━━━━━ Entries supplied

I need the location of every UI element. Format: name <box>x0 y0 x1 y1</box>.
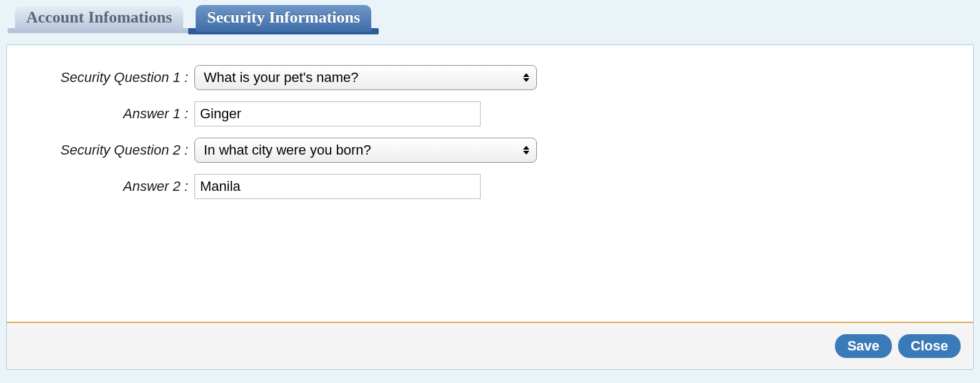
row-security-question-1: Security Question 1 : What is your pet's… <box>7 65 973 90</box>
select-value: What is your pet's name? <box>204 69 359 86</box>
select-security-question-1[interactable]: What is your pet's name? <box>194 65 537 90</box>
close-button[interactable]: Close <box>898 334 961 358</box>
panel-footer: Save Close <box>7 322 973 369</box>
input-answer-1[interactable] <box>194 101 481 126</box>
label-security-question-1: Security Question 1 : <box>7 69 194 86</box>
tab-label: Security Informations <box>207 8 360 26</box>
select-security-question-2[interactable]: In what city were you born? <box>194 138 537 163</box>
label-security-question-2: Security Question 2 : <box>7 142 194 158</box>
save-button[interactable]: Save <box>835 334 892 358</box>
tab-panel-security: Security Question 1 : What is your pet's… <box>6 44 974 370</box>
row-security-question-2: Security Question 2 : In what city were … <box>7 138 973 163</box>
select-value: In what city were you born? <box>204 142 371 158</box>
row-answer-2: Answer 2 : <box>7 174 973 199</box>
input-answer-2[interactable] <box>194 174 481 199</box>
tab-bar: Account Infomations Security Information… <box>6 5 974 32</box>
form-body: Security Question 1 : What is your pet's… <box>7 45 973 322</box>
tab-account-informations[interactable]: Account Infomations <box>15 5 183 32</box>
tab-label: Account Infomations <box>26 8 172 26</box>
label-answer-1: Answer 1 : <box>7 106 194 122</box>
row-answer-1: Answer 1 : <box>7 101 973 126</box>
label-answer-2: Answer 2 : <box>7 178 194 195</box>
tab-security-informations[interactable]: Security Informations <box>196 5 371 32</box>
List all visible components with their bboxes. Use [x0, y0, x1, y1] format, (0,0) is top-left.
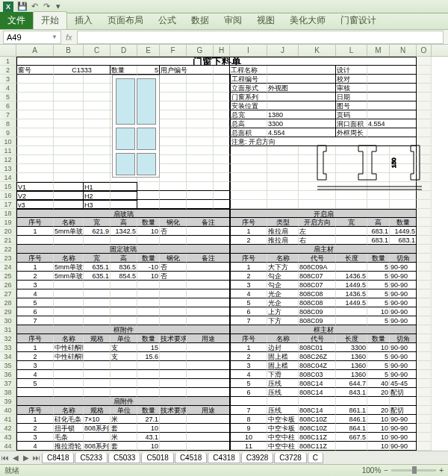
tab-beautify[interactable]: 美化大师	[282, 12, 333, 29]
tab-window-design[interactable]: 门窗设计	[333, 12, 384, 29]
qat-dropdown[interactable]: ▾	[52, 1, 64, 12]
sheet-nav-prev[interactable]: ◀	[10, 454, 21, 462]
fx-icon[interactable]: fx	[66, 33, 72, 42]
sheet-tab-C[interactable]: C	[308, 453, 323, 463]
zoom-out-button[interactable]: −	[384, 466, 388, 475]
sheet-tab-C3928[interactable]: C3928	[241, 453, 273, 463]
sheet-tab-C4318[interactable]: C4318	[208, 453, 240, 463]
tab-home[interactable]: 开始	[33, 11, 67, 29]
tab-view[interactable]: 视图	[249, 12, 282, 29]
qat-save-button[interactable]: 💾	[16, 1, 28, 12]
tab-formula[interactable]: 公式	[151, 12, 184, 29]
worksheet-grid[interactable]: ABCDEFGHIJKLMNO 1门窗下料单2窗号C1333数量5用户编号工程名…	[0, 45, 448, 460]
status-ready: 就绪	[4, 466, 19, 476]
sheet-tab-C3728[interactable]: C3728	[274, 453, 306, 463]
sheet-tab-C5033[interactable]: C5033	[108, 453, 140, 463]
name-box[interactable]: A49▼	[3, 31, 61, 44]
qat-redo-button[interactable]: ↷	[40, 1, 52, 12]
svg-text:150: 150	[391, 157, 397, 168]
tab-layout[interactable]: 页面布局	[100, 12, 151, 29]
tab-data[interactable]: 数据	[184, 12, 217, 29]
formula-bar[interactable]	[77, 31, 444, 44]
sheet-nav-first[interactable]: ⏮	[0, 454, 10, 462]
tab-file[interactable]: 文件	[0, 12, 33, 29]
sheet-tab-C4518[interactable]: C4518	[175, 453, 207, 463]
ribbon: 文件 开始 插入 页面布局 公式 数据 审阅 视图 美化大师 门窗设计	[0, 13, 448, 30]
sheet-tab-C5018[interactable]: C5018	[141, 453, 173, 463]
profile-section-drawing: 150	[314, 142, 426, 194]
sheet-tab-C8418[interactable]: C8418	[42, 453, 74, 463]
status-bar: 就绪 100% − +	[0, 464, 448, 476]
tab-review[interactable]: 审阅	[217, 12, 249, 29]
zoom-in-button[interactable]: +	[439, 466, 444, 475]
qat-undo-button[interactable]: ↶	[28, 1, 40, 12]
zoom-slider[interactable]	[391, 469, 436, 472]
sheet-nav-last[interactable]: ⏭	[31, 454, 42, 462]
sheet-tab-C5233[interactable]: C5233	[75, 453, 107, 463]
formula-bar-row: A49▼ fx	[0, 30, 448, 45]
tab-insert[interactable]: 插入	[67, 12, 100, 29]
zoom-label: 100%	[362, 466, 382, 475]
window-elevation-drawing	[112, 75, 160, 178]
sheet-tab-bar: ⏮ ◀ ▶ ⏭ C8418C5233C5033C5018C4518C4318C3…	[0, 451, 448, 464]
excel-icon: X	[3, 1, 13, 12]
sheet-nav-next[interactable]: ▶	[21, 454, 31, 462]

━━━━━━━━━━

_Exercise_.
Copy all the lines from the data above that hold the word "门窗设计".

_Result of this exercise_.
tab-window-design[interactable]: 门窗设计	[333, 12, 384, 29]
ribbon: 文件 开始 插入 页面布局 公式 数据 审阅 视图 美化大师 门窗设计	[0, 13, 448, 30]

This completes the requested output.